Description
As part of T401384: FY25-26 SDS2.1.5 User Experience - Attribute Selection we have to work on improving xLab validation to provide advice to users when selected contextual attributes modify the selected risk level when registering an instrument. Also when the users is adding contextual attributes and they may have implications for privacy or the risk level than can be assigned to their instrument. And all this must be done according to the Data Collection Guidelines.
This task aims to implement the needed validation and guidance in xLab.
Affected contextual attributes
According to the Data Collection Guidelines, the relevant contextual attributes would be the following:
- agent_ua_string: Considered as Personal Information (not available yet but we are working on it T385180: Implement agent.ua_string as contextual attribute)

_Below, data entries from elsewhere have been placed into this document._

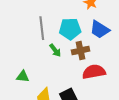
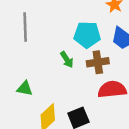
gray line: (42, 28) -> (25, 27), moved

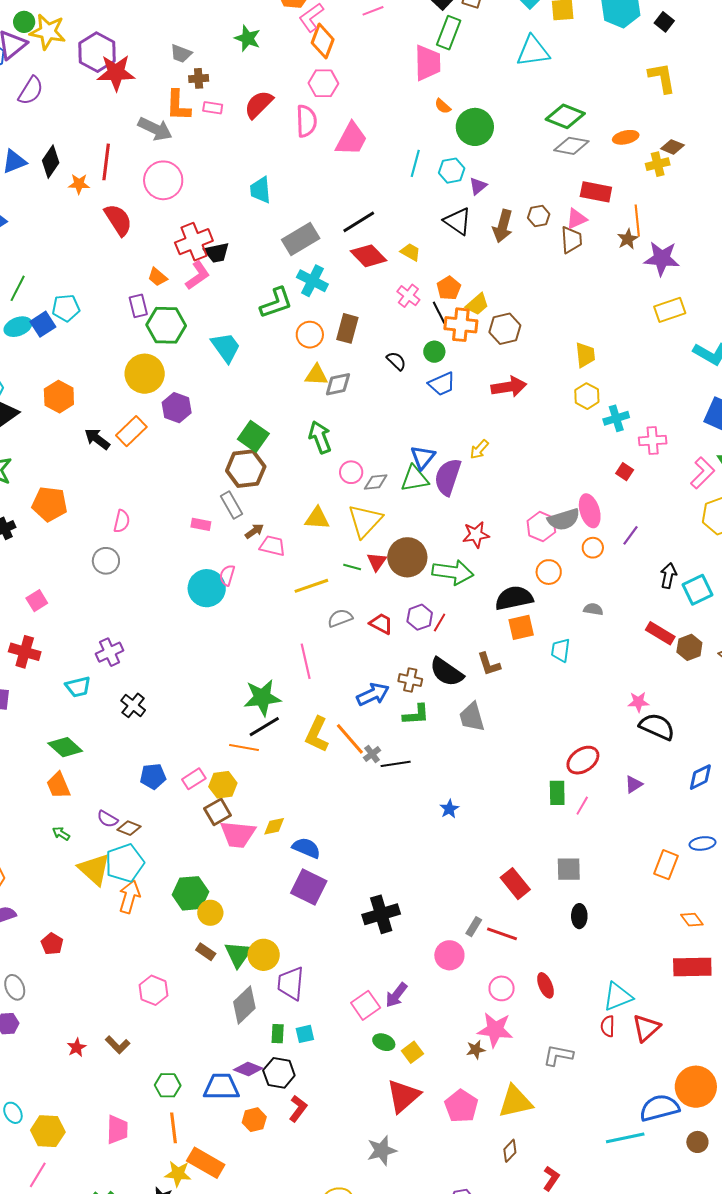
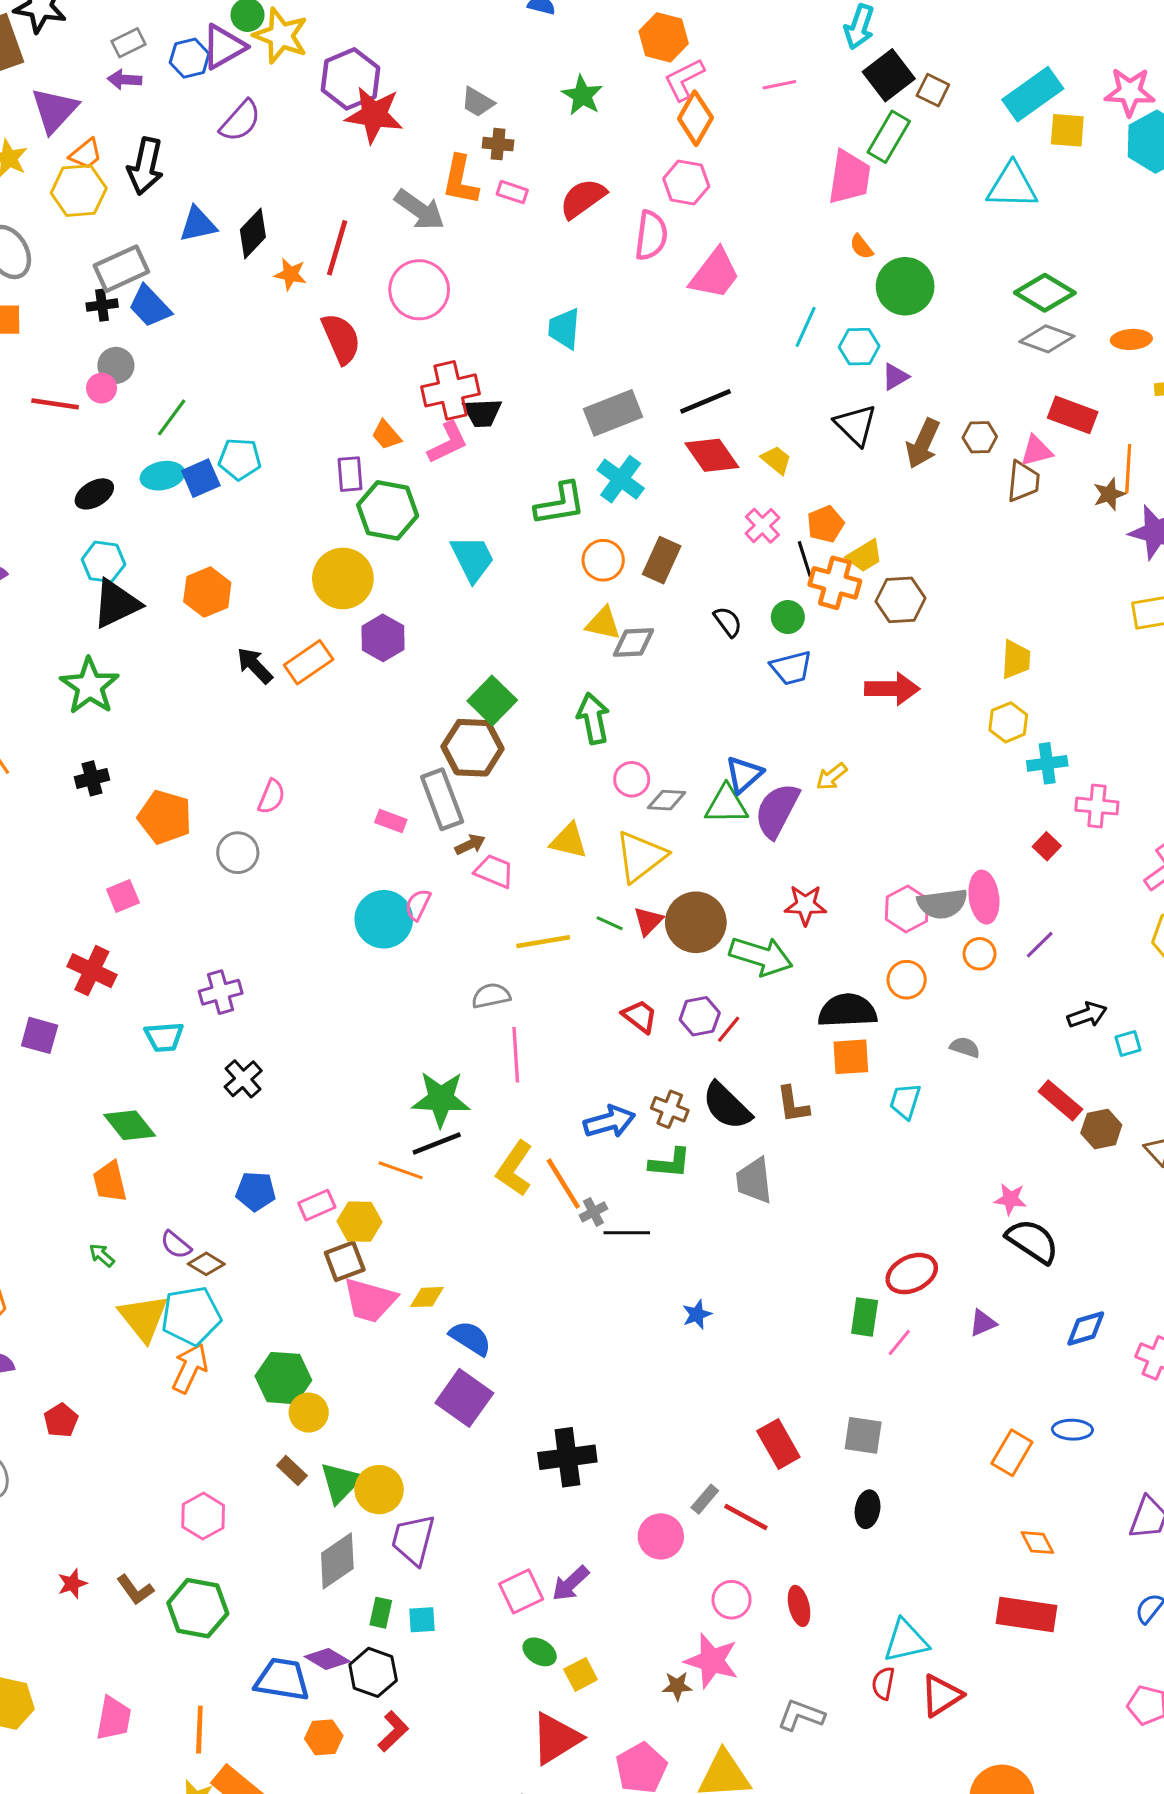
orange pentagon: (50, 504) -> (165, 817), moved
gray rectangle: (231, 505) -> (442, 799), size x1.4
black arrow: (668, 576) -> (1087, 1015), turned 50
cyan square: (698, 590) -> (1128, 1044), size x0.6
gray semicircle: (340, 618) -> (491, 996), moved
green hexagon: (168, 1085) -> (198, 1608), moved, size x1.5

- performer_id: Considered as user ID
- performer_name: Considered as username
- page_id: Considered as long-term viewing history
- page_title: Considered as long-term viewing history
Relevant criteria
The Data collection risk tiering grid defines the 5 criteria that any data collection must meet to be considered as Low risk. Some of these criteria are already implicitly met by the platform and xLab (the ones related to the data subject, data sender, data recipient and the retention period), so here we will focus on the one that is related to the collected data itself.
Depending on that data (which is collected via contextual attributes) the risk level could change to be considered as medium in the following cases:
- The data collected does not include:
multiple items of unhashed personal information(not applicable, there is only one contextual attribute, agent_ua_string, that can be considered as personal information)- personal information + username/user ID or app ID:
- Any combination of agent_ua_string + perfomer_id/performer_name/agent_app_install_id could make this criterion fail
- Technically page_id/page_title + agent_app_install_id when the user is logged-in could make this criterion fail (not possible to know ahead of time but a warning message could be shown)
- long-term viewing history + unique ID
- Any combination of page_id/page_title + performer_id/performer_name could make this criterion fail
granular geographic data + unique ID(not applicable, there are no contextual attributes related to geographical data)sensitive data(not applicable, there are no contextual attributes related to sensitive data)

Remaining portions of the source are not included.